Digital distraction is real, and it can alter how minors function on a daily basis. In the ideal world, they would have the self-regulation to restrict the time they spend on video games and apps, but we know how that can go for students who have not developed the proper time management skills and restraint when it comes to temptations from sirens of the digital ocean. Imposing restrictions may not be ideal, but it can send the right message to younger children, as well as vendors who are becoming experts at using algorithms to drag users deeper and deeper into using their products.

However, the vendors should consider developing more learning games or serious games, instead of games that serve no particular purpose other than filling the coffers of the gaming companies. There is much we can learn from the gaming world, such as the joy of grand wins, deep immersion in the environment, and the sense of accomplishment players feel when passing through levels. Even “epic fails” provide some satisfaction as players gain experience and grow in a fairly safe environment.

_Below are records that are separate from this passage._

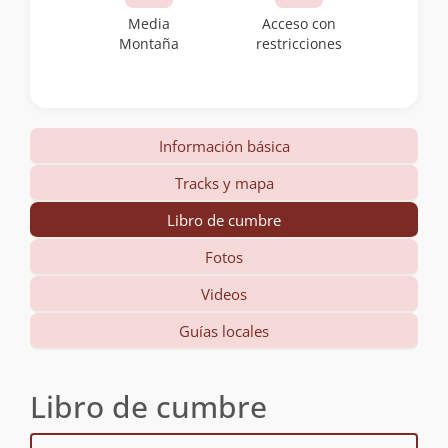
Media
Acceso con
Montaña
restricciones
Información básica
Tracks y mapa
Libro de cumbre
Fotos
Videos
Guías locales
Libro de cumbre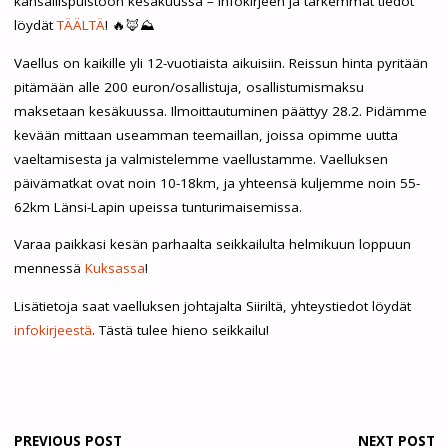
kansallispuistoon kesäkuussa – infokirjeen ja tarkemmat tiedot
löydät
TÄÄLTÄ
! 🔥🦊⛰️
Vaellus on kaikille yli 12-vuotiaista aikuisiin. Reissun hinta pyritään
pitämään alle 200 euron/osallistuja, osallistumismaksu
maksetaan kesäkuussa. Ilmoittautuminen päättyy 28.2. Pidämme
kevään mittaan useamman teemaillan, joissa opimme uutta
vaeltamisesta ja valmistelemme vaellustamme. Vaelluksen
päivämatkat ovat noin 10-18km, ja yhteensä kuljemme noin 55-
62km Länsi-Lapin upeissa tunturimaisemissa.
Varaa paikkasi kesän parhaalta seikkailulta helmikuun loppuun
mennessä
Kuksassa
!
Lisätietoja saat vaelluksen johtajalta Siiriltä, yhteystiedot löydät
infokirjeestä
. Tästä tulee hieno seikkailu!
PREVIOUS POST
NEXT POST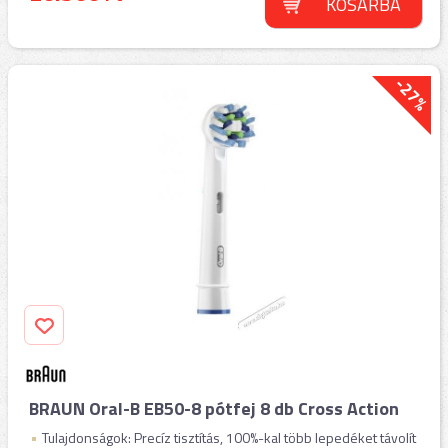
KOSÁRBA
-27%
BRAUN Oral-B EB50-8 pótfej 8 db Cross Action
Tulajdonságok: Precíz tisztítás, 100%-kal több lepedéket távolít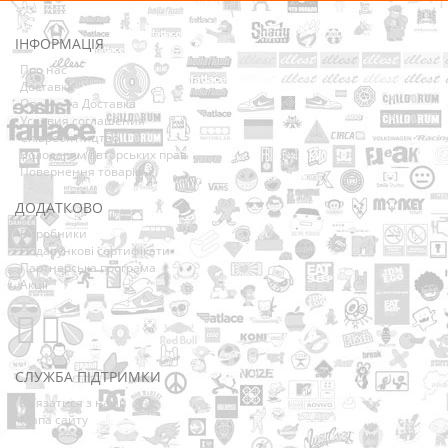
ІНФОРМАЦІЯ
Про нас
Доставка
Оплата та Доставка
Условия соглашения
Співробітництво
Володарям авторських прав
Повернення товарів
ДОДАТКОВО
Виробники
Подарункові сертифікати
Партнерська програма
Акції
СЛУЖБА ПІДТРИМКИ
Зв’язатися з нами
Мапа сайту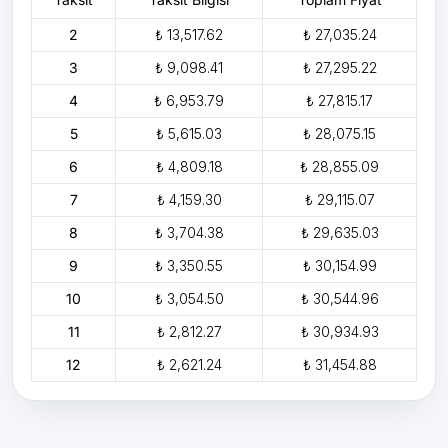
2
₺ 13,517.62
₺ 27,035.24
3
₺ 9,098.41
₺ 27,295.22
4
₺ 6,953.79
₺ 27,815.17
5
₺ 5,615.03
₺ 28,075.15
6
₺ 4,809.18
₺ 28,855.09
7
₺ 4,159.30
₺ 29,115.07
8
₺ 3,704.38
₺ 29,635.03
9
₺ 3,350.55
₺ 30,154.99
10
₺ 3,054.50
₺ 30,544.96
11
₺ 2,812.27
₺ 30,934.93
12
₺ 2,621.24
₺ 31,454.88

Learning can be gamified in a way to scaffold students toward success if we design education programmes to lead students through levels, from easy to challenging. Students should be provided opportunities to fail in a safe environment and gain valuable insights for growth. As video games that provide instant feedback for performance, educators should also shorten the cycle of feedback for students to estimate what they have done well, or where improvement would be desirable. When students have mastered a skill, they can celebrate it to feel a deep sense of satisfaction.

Working in an education institution, I have observed teachers who use gaming in their courses with success. For instance, an English professor may gamify an assignment by asking students to produce a magazine with themes and characters from the Scarlet Letter. I have worked with a professor who designed a simulation game about World War I that lets students make choices at key points in history in a fictional way. Education in many parts of the world is riddled with ills, including the lack of purpose, motivation, and efficiency. Perhaps gaming can teach us something.

I have also seen vendors working hard to produce valuable educational gaming tools or platforms such as Quizlet, Kahoot, Brainscape and Genially. These tools can equip even teachers who have no programming background to use gaming methods in course design.

Some schools or teachers use badging and leader boards to motivate students to achieve various learning outcomes. Their efforts and investment provide tools for educators, parents and students alike. Therefore an opportunity arises for the gaming industry to merge into the lane of productive educational games.

Berling Fang is a columnist based in the US state of Texas. The views don't necessarily represent those of China Daily.